Supplied data:

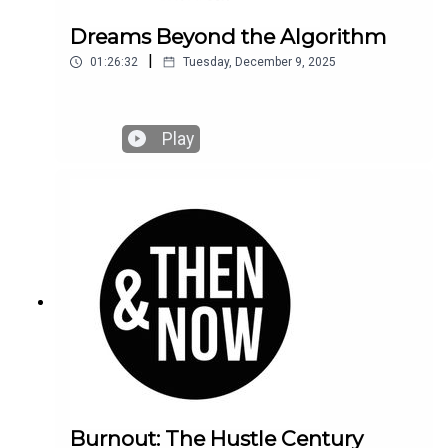
Dreams Beyond the Algorithm
|
01:26:32
Tuesday, December 9, 2025
Play
Burnout: The Hustle Century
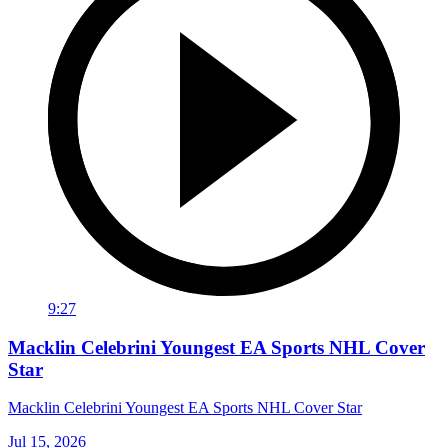
9:27
Macklin Celebrini Youngest EA Sports NHL Cover
Star
Macklin Celebrini Youngest EA Sports NHL Cover Star
Jul 15, 2026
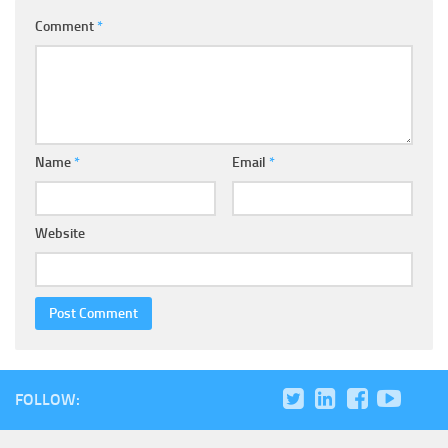
Comment
*
Name
*
Email
*
Website
FOLLOW:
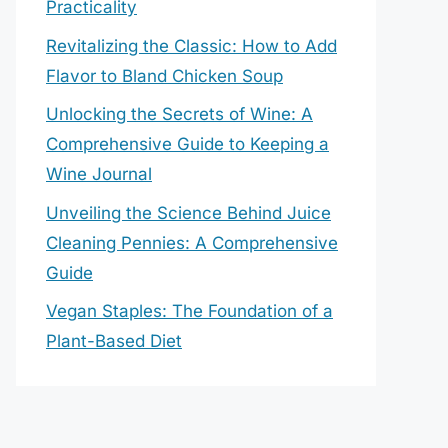
Practicality
Revitalizing the Classic: How to Add
Flavor to Bland Chicken Soup
Unlocking the Secrets of Wine: A
Comprehensive Guide to Keeping a
Wine Journal
Unveiling the Science Behind Juice
Cleaning Pennies: A Comprehensive
Guide
Vegan Staples: The Foundation of a
Plant-Based Diet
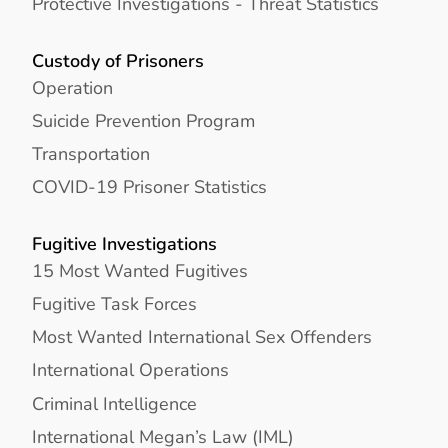
Protective Investigations - Threat Statistics
Custody of Prisoners
Operation
Suicide Prevention Program
Transportation
COVID-19 Prisoner Statistics
Fugitive Investigations
15 Most Wanted Fugitives
Fugitive Task Forces
Most Wanted International Sex Offenders
International Operations
Criminal Intelligence
International Megan’s Law (IML)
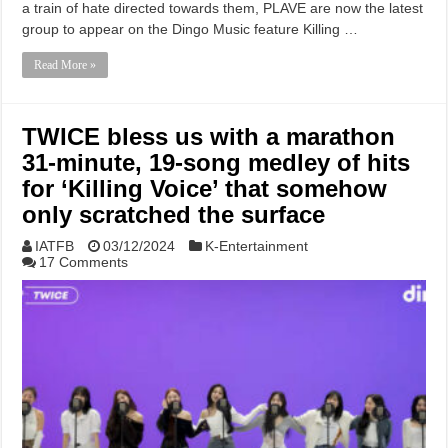
a train of hate directed towards them, PLAVE are now the latest
group to appear on the Dingo Music feature Killing …
Read More »
TWICE bless us with a marathon
31-minute, 19-song medley of hits
for ‘Killing Voice’ that somehow
only scratched the surface
IATFB
03/12/2024
K-Entertainment
17 Comments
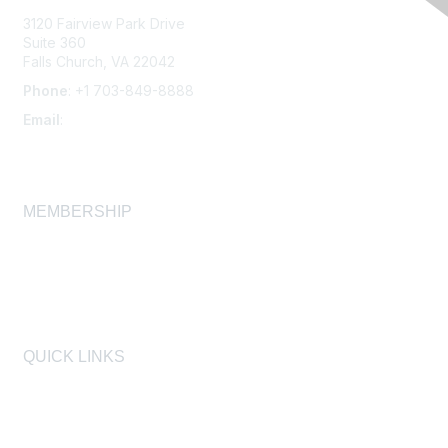
3120 Fairview Park Drive
Suite 360
Falls Church, VA 22042
Phone
: +1 703-849-8888
Email
:
infonet@aiha.org
MEMBERSHIP
Join
Membership FAQ
Learn More
QUICK LINKS
AIHA
AIHF
Laboratory Accreditation Programs, LLC
Proficiency Analytical Testing Programs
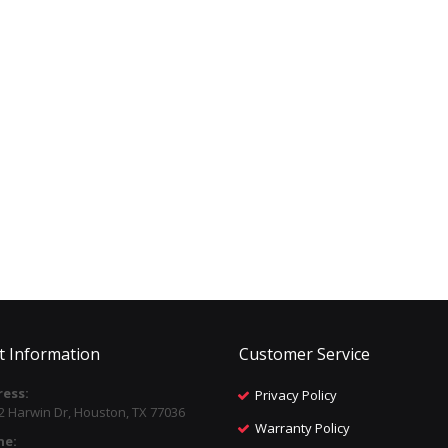
t Information
Customer Service
ess:
Privacy Policy
2 Harwin Dr, Houston, TX 77036
Warranty Policy
ne:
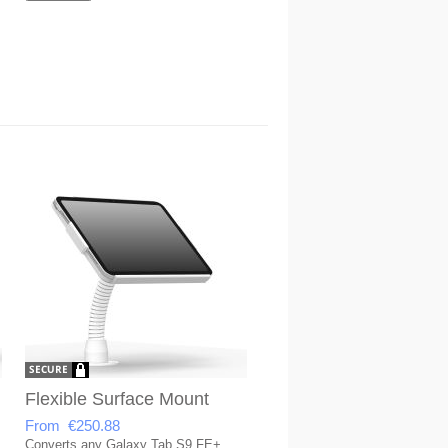
Flexible Surface Mount
From €250.88
Converts any Galaxy Tab S9 FE+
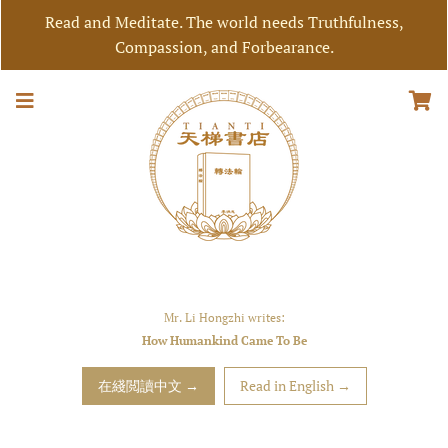
Read and Meditate. The world needs Truthfulness,
Compassion, and Forbearance.
Mr. Li Hongzhi writes:
How Humankind Came To Be
在綫閲讀中文 →
Read in English →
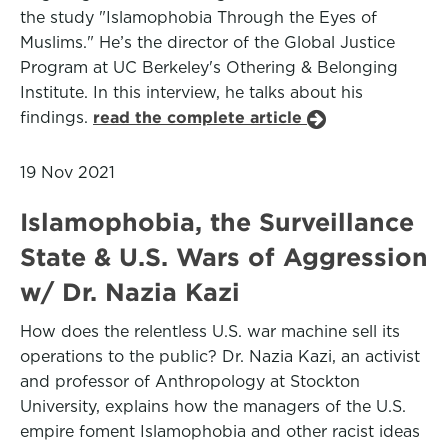
the study "Islamophobia Through the Eyes of
Muslims." He’s the director of the Global Justice
Program at UC Berkeley's Othering & Belonging
Institute. In this interview, he talks about his
findings.
read the complete article
19 Nov 2021
Islamophobia, the Surveillance
State & U.S. Wars of Aggression
w/ Dr. Nazia Kazi
How does the relentless U.S. war machine sell its
operations to the public? Dr. Nazia Kazi, an activist
and professor of Anthropology at Stockton
University, explains how the managers of the U.S.
empire foment Islamophobia and other racist ideas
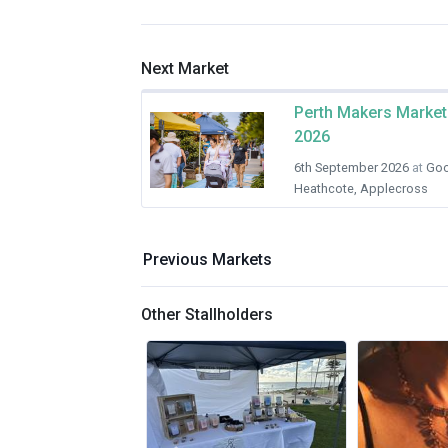
Next Market
Perth Makers Market
2026
6th September 2026
at
Goo
Heathcote, Applecross
Previous Markets
Other Stallholders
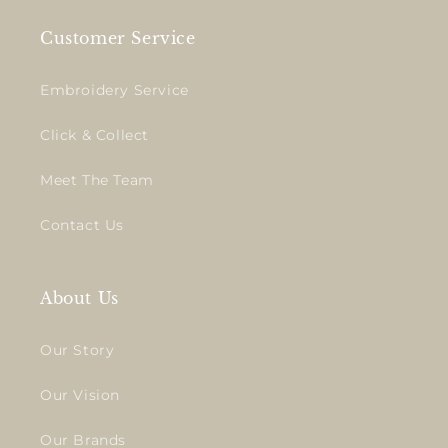
Customer Service
Embroidery Service
Click & Collect
Meet The Team
Contact Us
About Us
Our Story
Our Vision
Our Brands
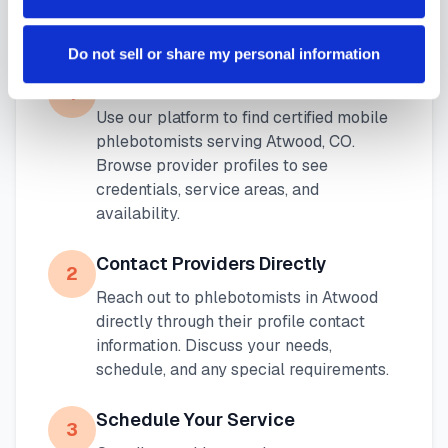
Phlebotomist in
Atwood
Do not sell or share my personal information
Search Our Platform
1
Use our platform to find certified mobile
phlebotomists serving
Atwood
,
CO
.
Browse provider profiles to see
credentials, service areas, and
availability.
Contact Providers Directly
2
Reach out to phlebotomists in
Atwood
directly through their profile contact
information. Discuss your needs,
schedule, and any special requirements.
Schedule Your Service
3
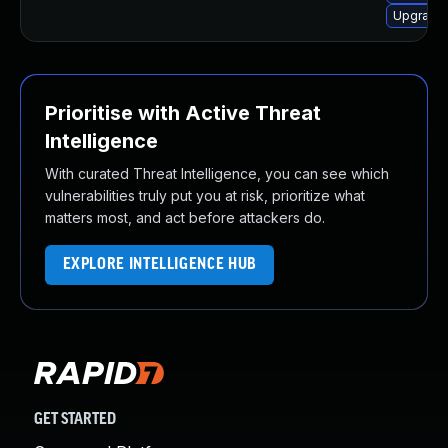
Upgrade 
Prioritise with Active Threat
Intelligence
With curated Threat Intelligence, you can see which
vulnerabilities truly put you at risk, prioritize what
matters most, and act before attackers do.
EXPLORE INTELLIGENCE HUB
GET STARTED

Exercise directions:
Starting at the line containing "Vegan Staples: The Foundation of a" and finishing at the line containing "Other Stallholders", return those lines exactly as they appear above, without the pictures.

Task output:
Vegan Staples: The Foundation of a
Plant-Based Diet
Protective Investigations - Threat Statistics
Custody of Prisoners
Operation
Suicide Prevention Program
Transportation
COVID-19 Prisoner Statistics
Fugitive Investigations
15 Most Wanted Fugitives
Fugitive Task Forces
Most Wanted International Sex Offenders
International Operations
Criminal Intelligence
International Megan’s Law (IML)
a train of hate directed towards them, PLAVE are now the latest
group to appear on the Dingo Music feature Killing …
Read More »
TWICE bless us with a marathon
31-minute, 19-song medley of hits
for ‘Killing Voice’ that somehow
only scratched the surface
IATFB
03/12/2024
K-Entertainment
17 Comments
3120 Fairview Park Drive
Suite 360
Falls Church, VA 22042
Phone
: +1 703-849-8888
Email
:
infonet@aiha.org
MEMBERSHIP
Join
Membership FAQ
Learn More
QUICK LINKS
AIHA
AIHF
Laboratory Accreditation Programs, LLC
Proficiency Analytical Testing Programs
t Information
Customer Service
ess:
Privacy Policy
2 Harwin Dr, Houston, TX 77036
Warranty Policy
ne:
Flexible Surface Mount
From €250.88
Converts any Galaxy Tab S9 FE+
Read and Meditate. The world needs Truthfulness,
Compassion, and Forbearance.
Mr. Li Hongzhi writes:
How Humankind Came To Be
在綫閲讀中文 →
Read in English →
the study "Islamophobia Through the Eyes of
Muslims." He’s the director of the Global Justice
Program at UC Berkeley's Othering & Belonging
Institute. In this interview, he talks about his
findings.
read the complete article
19 Nov 2021
Islamophobia, the Surveillance
State & U.S. Wars of Aggression
w/ Dr. Nazia Kazi
How does the relentless U.S. war machine sell its
operations to the public? Dr. Nazia Kazi, an activist
and professor of Anthropology at Stockton
University, explains how the managers of the U.S.
empire foment Islamophobia and other racist ideas
Next Market
Perth Makers Market
2026
6th September 2026
at
Goo
Heathcote, Applecross
Previous Markets
Other Stallholders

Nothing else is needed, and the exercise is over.